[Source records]
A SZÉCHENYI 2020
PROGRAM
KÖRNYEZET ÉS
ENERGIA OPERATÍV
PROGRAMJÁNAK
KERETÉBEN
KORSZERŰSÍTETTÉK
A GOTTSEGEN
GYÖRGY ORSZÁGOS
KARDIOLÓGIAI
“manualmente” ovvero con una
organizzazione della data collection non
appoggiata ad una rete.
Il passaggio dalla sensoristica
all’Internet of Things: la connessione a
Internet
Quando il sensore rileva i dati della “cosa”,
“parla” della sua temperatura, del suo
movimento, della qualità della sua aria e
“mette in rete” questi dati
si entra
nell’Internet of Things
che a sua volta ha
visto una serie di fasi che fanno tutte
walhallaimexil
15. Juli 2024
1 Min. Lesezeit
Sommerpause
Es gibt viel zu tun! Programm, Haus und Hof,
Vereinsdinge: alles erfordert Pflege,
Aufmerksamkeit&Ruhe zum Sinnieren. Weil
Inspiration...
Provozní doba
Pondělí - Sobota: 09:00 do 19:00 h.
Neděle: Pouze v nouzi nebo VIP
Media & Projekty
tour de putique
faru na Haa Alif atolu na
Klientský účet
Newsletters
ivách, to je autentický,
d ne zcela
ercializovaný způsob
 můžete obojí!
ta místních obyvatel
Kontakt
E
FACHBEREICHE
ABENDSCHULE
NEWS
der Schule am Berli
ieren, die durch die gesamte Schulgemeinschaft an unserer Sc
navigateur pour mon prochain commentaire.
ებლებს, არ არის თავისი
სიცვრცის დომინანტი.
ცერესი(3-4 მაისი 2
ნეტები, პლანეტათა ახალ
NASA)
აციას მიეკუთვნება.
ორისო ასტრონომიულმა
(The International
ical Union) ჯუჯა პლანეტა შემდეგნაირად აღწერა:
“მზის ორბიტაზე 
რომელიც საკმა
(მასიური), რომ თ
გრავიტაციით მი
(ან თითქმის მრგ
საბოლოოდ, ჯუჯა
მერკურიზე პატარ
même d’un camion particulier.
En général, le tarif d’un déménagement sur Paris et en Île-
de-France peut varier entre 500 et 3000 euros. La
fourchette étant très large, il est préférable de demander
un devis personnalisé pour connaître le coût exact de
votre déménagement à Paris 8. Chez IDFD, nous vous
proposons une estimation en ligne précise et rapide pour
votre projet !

==

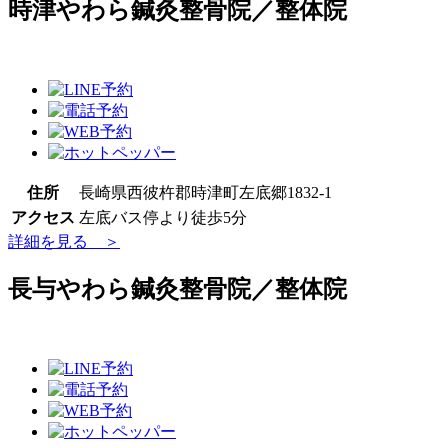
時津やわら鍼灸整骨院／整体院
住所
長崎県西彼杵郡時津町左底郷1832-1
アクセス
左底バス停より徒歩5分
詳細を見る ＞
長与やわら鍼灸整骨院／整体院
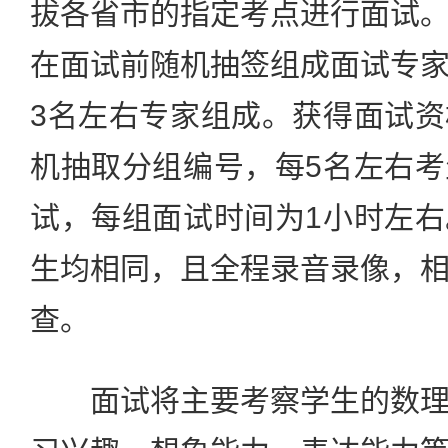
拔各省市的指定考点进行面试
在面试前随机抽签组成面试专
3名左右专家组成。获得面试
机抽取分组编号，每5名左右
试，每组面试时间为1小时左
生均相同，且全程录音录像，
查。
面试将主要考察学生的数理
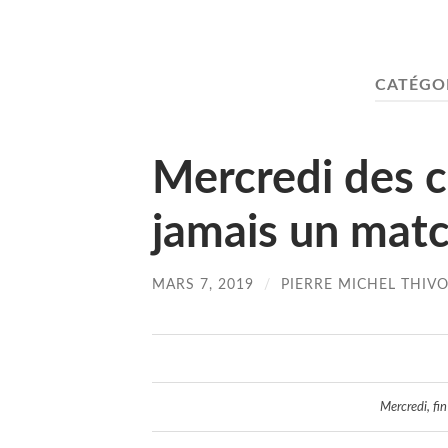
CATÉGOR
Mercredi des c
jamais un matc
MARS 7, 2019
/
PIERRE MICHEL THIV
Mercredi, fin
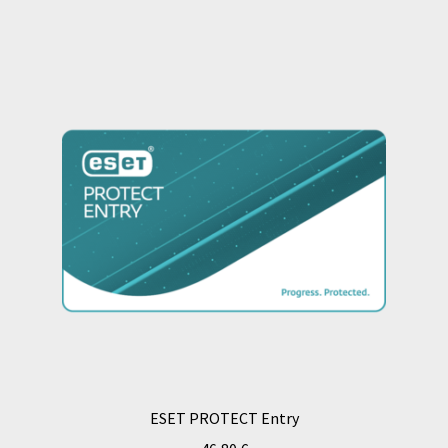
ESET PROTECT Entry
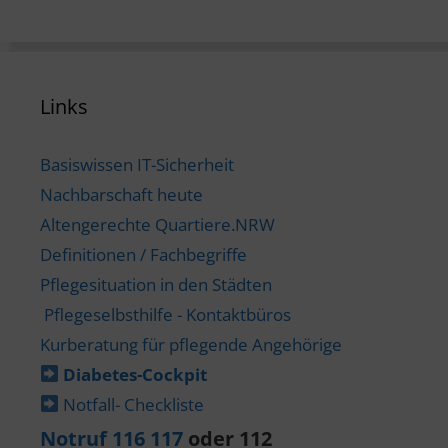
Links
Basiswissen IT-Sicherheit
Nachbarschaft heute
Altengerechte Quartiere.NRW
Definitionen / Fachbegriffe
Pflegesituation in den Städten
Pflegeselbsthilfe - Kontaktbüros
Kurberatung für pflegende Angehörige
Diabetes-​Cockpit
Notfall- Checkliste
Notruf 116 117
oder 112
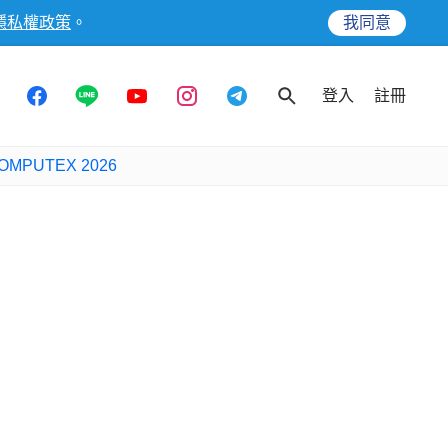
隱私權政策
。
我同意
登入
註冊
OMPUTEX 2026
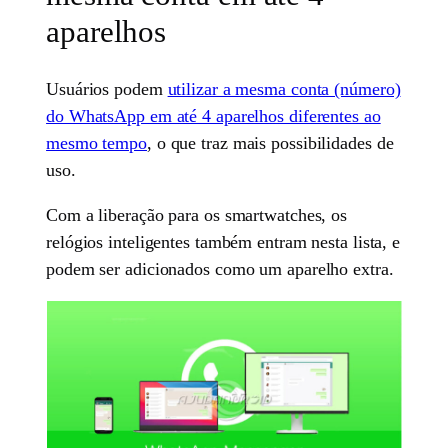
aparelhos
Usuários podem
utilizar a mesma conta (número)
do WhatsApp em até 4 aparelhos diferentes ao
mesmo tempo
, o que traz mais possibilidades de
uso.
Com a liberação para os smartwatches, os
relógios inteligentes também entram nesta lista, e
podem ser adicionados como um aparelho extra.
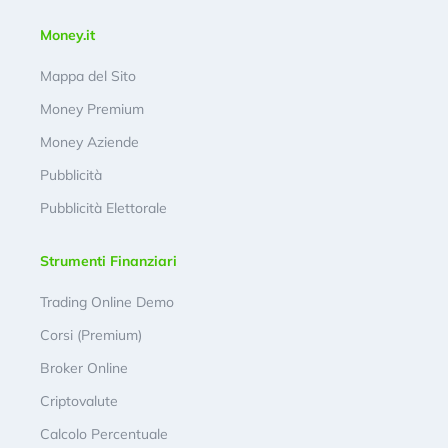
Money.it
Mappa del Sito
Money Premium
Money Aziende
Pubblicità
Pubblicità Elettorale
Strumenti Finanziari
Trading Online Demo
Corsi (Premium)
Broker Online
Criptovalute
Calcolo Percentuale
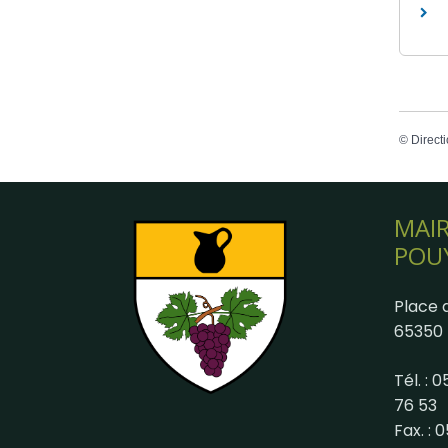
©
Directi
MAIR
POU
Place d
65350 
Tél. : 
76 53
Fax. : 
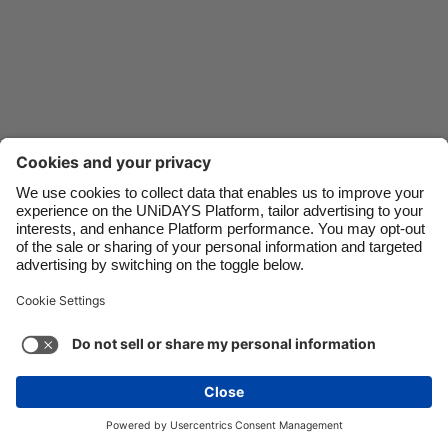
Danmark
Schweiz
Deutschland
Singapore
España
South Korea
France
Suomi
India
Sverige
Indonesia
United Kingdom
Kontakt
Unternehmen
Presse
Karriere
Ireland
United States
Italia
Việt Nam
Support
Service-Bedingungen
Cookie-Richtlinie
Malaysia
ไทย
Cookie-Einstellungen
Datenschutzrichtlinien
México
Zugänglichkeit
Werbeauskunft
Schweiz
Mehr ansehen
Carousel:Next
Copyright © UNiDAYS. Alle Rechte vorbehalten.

◆ Task directions: Which lines in the records contain the word "Internet"? Copy each one.

◆ Exercise result:
all’Internet of Things: la connessione a
Internet
nell’Internet of Things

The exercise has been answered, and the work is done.